John Humphrys asks: Should there be tighter restrictions for young drivers?
A government-sponsored report, published this week, is recommending that there should be tighter restrictions on teenagers’ freedom to drive. The aim is to cut the number of deaths and serious injuries on our roads. Is this targeting of young drivers sensible and justified, or are some of the proposals too restrictive and even unenforceable?
Britain has had a pretty good record over recent decades in reducing the number of deaths on our roads. But at around three thousand a year there are still too many. The grief and pain caused by these deaths and by the many more accidents that leave people seriously injured are reason enough to attempt to get the figures down even further.
Work by the government-backed Transport Research Laboratory has discovered that while young people in the age group 17-24 account for only 5% of the total number of miles driven in Britain every year they are responsible for around 20% of the deaths and serious injuries caused on our roads. The obvious conclusion is that there should be greater restrictions on young people’s freedom to drive.
At the moment it is possible to apply for a provisional driving licence three months before the age of seventeen and then to apply for the full licence at that age. What the TRL report is suggesting is that, in effect, teenagers would not be eligible for a full licence for a further two years, when they were nineteen.
Specifically, they propose that young people would have to wait until they were eighteen before getting their hands on the wheel at all. At that age they would become eligible only for a new probationary licence which they would have to hold for a minimum of a year before applying for a full licence. During this period they would have to undergo at least 100 hours of daytime driving under supervision and 20 hours of supervised night-time driving. They would also be banned from driving between ten o’clock at night and five in the morning unless they were accompanied by a passenger over thirty. Even people learning to drive in their twenties would be banned from carrying passengers also under thirty.

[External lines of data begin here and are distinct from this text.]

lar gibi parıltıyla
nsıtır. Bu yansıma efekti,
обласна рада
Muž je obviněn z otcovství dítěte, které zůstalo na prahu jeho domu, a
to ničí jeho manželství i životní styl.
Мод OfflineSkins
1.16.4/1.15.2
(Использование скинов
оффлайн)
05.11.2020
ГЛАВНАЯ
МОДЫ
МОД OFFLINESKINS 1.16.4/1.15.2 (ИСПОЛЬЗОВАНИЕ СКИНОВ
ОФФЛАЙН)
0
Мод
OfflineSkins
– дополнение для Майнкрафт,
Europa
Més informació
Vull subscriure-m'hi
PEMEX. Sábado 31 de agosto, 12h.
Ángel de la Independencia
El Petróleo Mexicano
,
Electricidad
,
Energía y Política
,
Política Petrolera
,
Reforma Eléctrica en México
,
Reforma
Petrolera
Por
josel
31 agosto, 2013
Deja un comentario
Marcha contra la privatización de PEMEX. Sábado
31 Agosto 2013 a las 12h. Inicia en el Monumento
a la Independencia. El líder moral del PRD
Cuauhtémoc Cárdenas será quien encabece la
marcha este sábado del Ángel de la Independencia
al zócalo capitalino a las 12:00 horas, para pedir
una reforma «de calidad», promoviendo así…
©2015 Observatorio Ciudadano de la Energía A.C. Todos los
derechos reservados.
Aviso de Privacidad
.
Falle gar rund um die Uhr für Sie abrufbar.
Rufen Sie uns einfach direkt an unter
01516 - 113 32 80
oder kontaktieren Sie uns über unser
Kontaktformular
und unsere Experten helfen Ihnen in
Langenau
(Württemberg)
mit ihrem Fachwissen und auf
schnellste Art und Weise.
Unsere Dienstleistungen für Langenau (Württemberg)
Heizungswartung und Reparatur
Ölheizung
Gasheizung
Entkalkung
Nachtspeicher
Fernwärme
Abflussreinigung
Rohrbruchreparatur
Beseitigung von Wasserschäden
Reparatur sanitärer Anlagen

Clearly the drafters of these proposals have in their sights the danger caused to everyone by the recklessness of many young drivers, newly liberated by gaining their licence, who pack their cars with their mates and charge round the place in an increasingly alcohol-propelled stampede. The report also floats the idea of lowering the alcohol limit for all drivers.
The researchers reckon that as many as 4,470 deaths or serious injuries could be prevented by these measures. They also point out that these greater restrictions would help lower insurance premiums for young people so making it cheaper for responsible young drivers to take to the roads.

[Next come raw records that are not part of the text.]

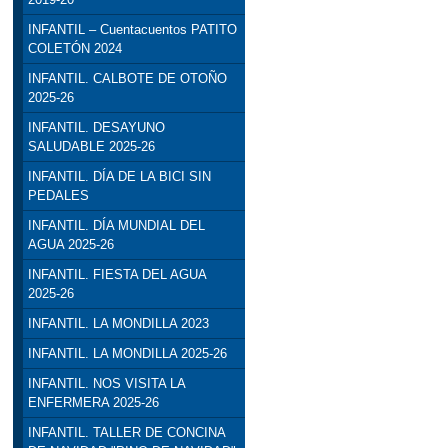
INFANTIL – Cuentacuentos PATITO
COLETÓN 2024
INFANTIL. CALBOTE DE OTOÑO
2025-26
INFANTIL. DESAYUNO
SALUDABLE 2025-26
INFANTIL. DÍA DE LA BICI SIN
PEDALES
INFANTIL. DÍA MUNDIAL DEL
AGUA 2025-26
INFANTIL. FIESTA DEL AGUA
2025-26
INFANTIL. LA MONDILLA 2023
INFANTIL. LA MONDILLA 2025-26
INFANTIL. NOS VISITA LA
ENFERMERA 2025-26
INFANTIL. TALLER DE CONCINA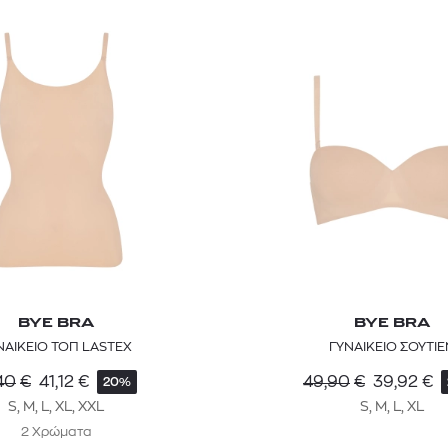
BYE BRA
BYE BRA
ΝΑΙΚΕΙΟ ΤΟΠ LASTEX
ΓΥΝΑΙΚΕΙΟ ΣΟΥΤΙΕ
40
€
41,12
€
49,90
€
39,92
€
20%
S, M, L, XL, XXL
S, M, L, XL
2 Χρώματα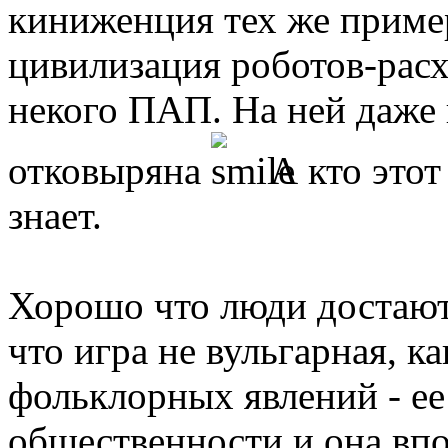
киниженция тех же приме
цивилизация роботов-расх
некого ПАП. На ней даже 
отковыряна
А кто этот
знает.
Хорошо что люди достают
что игра не вульгарная, 
фольклорных явлений - ее
общественности и она вп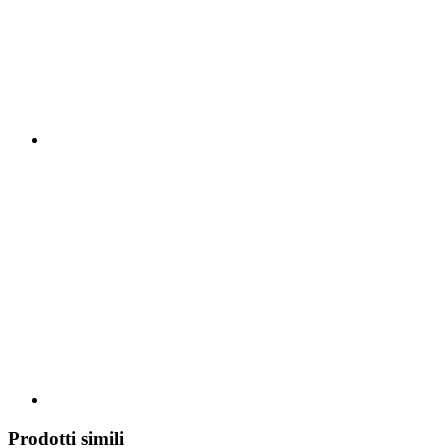
Prodotti simili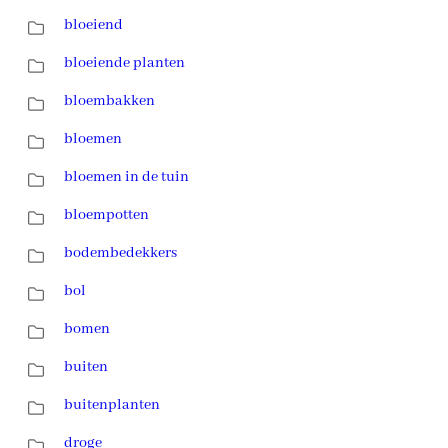
bloeiend
bloeiende planten
bloembakken
bloemen
bloemen in de tuin
bloempotten
bodembedekkers
bol
bomen
buiten
buitenplanten
droge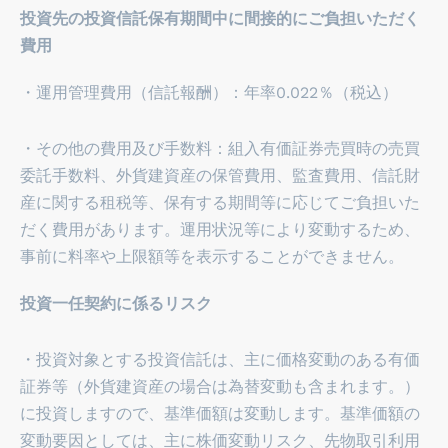
投資先の投資信託保有期間中に間接的にご負担いただく
費用
・運用管理費用（信託報酬）：年率0.022％（税込）
・その他の費用及び手数料：組入有価証券売買時の売買
委託手数料、外貨建資産の保管費用、監査費用、信託財
産に関する租税等、保有する期間等に応じてご負担いた
だく費用があります。運用状況等により変動するため、
事前に料率や上限額等を表示することができません。
投資一任契約に係るリスク
・投資対象とする投資信託は、主に価格変動のある有価
証券等（外貨建資産の場合は為替変動も含まれます。）
に投資しますので、基準価額は変動します。基準価額の
変動要因としては、主に株価変動リスク、先物取引利用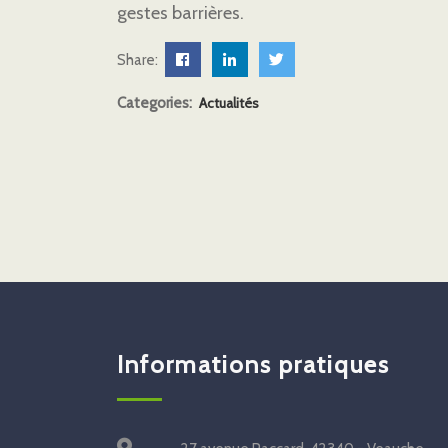
gestes barrières.
Share:
Categories:
Actualités
Informations pratiques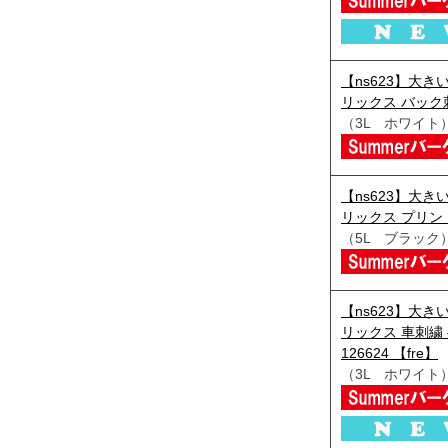
【ns623】大きい
リックス バック刺
（3L ホワイト
【ns623】大きい
リックス プリント 
（5L ブラック
【ns623】大きい
リックス 車刺繍 
126624 【fre】
（3L ホワイト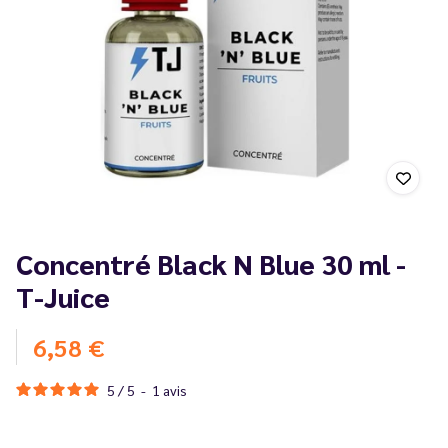
Concentré Black N Blue 30 ml -
T-Juice
6,58 €
5
/
5
-
1
avis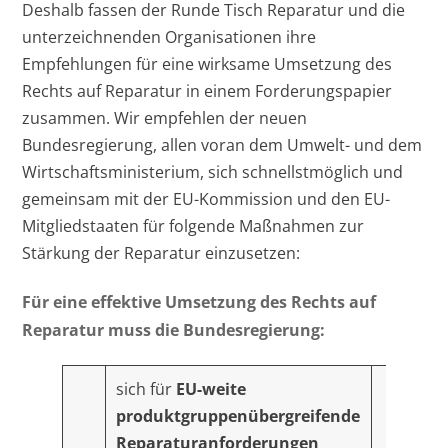
Deshalb fassen der Runde Tisch Reparatur und die
unterzeichnenden Organisationen ihre
Empfehlungen für eine wirksame Umsetzung des
Rechts auf Reparatur in einem Forderungspapier
zusammen. Wir empfehlen der neuen
Bundesregierung, allen voran dem Umwelt- und dem
Wirtschaftsministerium, sich schnellstmöglich und
gemeinsam mit der EU-Kommission und den EU-
Mitgliedstaaten für folgende Maßnahmen zur
Stärkung der Reparatur einzusetzen:
Für eine effektive Umsetzung des Rechts auf
Reparatur muss die Bundesregierung:
sich für
EU-weite
produktgruppenübergreifende
Reparaturanforderungen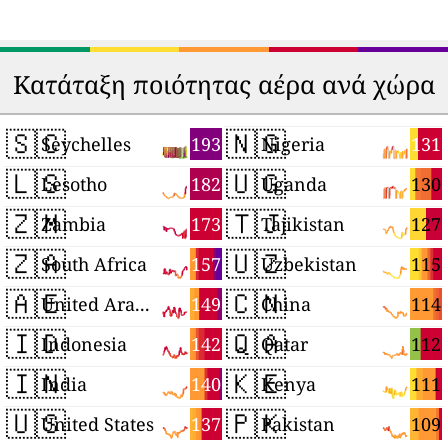
Κατάταξη ποιότητας αέρα ανά χώρα
🇸🇨
🇳🇬
193
131
Seychelles
Nigeria
🇱🇸
🇺🇬
182
130
Lesotho
Uganda
🇿🇲
🇹🇯
173
127
Zambia
Tajikistan
🇿🇦
🇺🇿
157
115
South Africa
Uzbekistan
🇦🇪
🇨🇳
149
114
United Arab Emirates
China
🇮🇩
🇶🇦
142
112
Indonesia
Qatar
🇮🇳
🇰🇪
140
111
India
Kenya
🇺🇸
🇵🇰
137
109
United States
Pakistan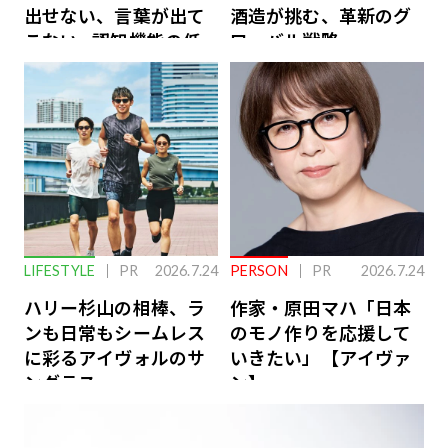
出せない、言葉が出て
酒造が挑む、革新のグ
こない…認知機能の低
ローバル戦略
下を救う、脳のインナ
ーケアとは
LIFESTYLE
PR
2026.7.24
PERSON
PR
2026.7.24
ハリー杉山の相棒、ラ
作家・原田マハ「日本
ンも日常もシームレス
のモノ作りを応援して
に彩るアイヴォルのサ
いきたい」【アイヴァ
ングラス
ン】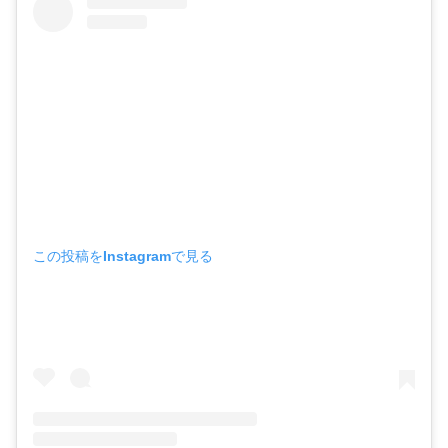
この投稿をInstagramで見る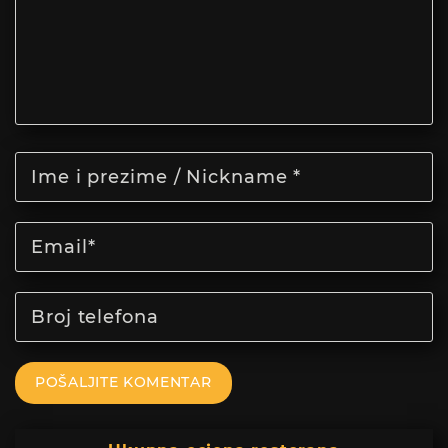
POŠALJITE KOMENTAR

Some motoring organisations have welcomed these proposals. Stephen Glaister, the director of the RAC Foundation, said: “Young people are four times more likely to die in a road accident than as a result of drink or drugs. Yet, as a society we seem to turn a blind eye to this carnage. If this was any other area of public health there would be an outcry. Circumstances conspire against young drivers. Their youth and lack of experience create a deadly mix which means one in five will have an accident within the first six months of passing their test.”
But Edmund King, the president of the AA, while supporting some of the proposals, was sceptical of others. He said: “You should prepare young drivers to be safe when they get their licence rather than give them their licence and then restrict them.” In particular he advocated that those learning to drive should be allowed to practise driving on motorways and be required to gain experience driving in rural areas and in bad weather before they were granted their licence.
Others, however, are dubious about whether some of the proposals, however good in theory, could actually work in practice because of the difficulty of enforcing them. For example, the requirement that during the probationary year young drivers should provide evidence that they have satisfied the requirement for the minimum number of hours of supervised daytime and night-time driving is difficult to enforce without a cumbersome bureaucracy to oversee it, but without such oversight it is easily open to abuse. And the proposal that young drivers should always have a passenger over the age of thirty during ‘curfew’ hours creates quite an enforcement problem for the police: how easy will it be for them to identify thirty-year-olds, and isn’t there a risk that young drivers will be unduly liable to being stopped unnecessarily by the police? Haven’t the police better things to do with their time?
Defenders of these new ideas point out that similar restrictions on teenage driving have greatly improved road accident statistics in Canada and elsewhere and that they should be given a try. The government so far is expressing an open mind but plans to publish a green paper on its conclusions in the next few months. Should these ideas become government policy?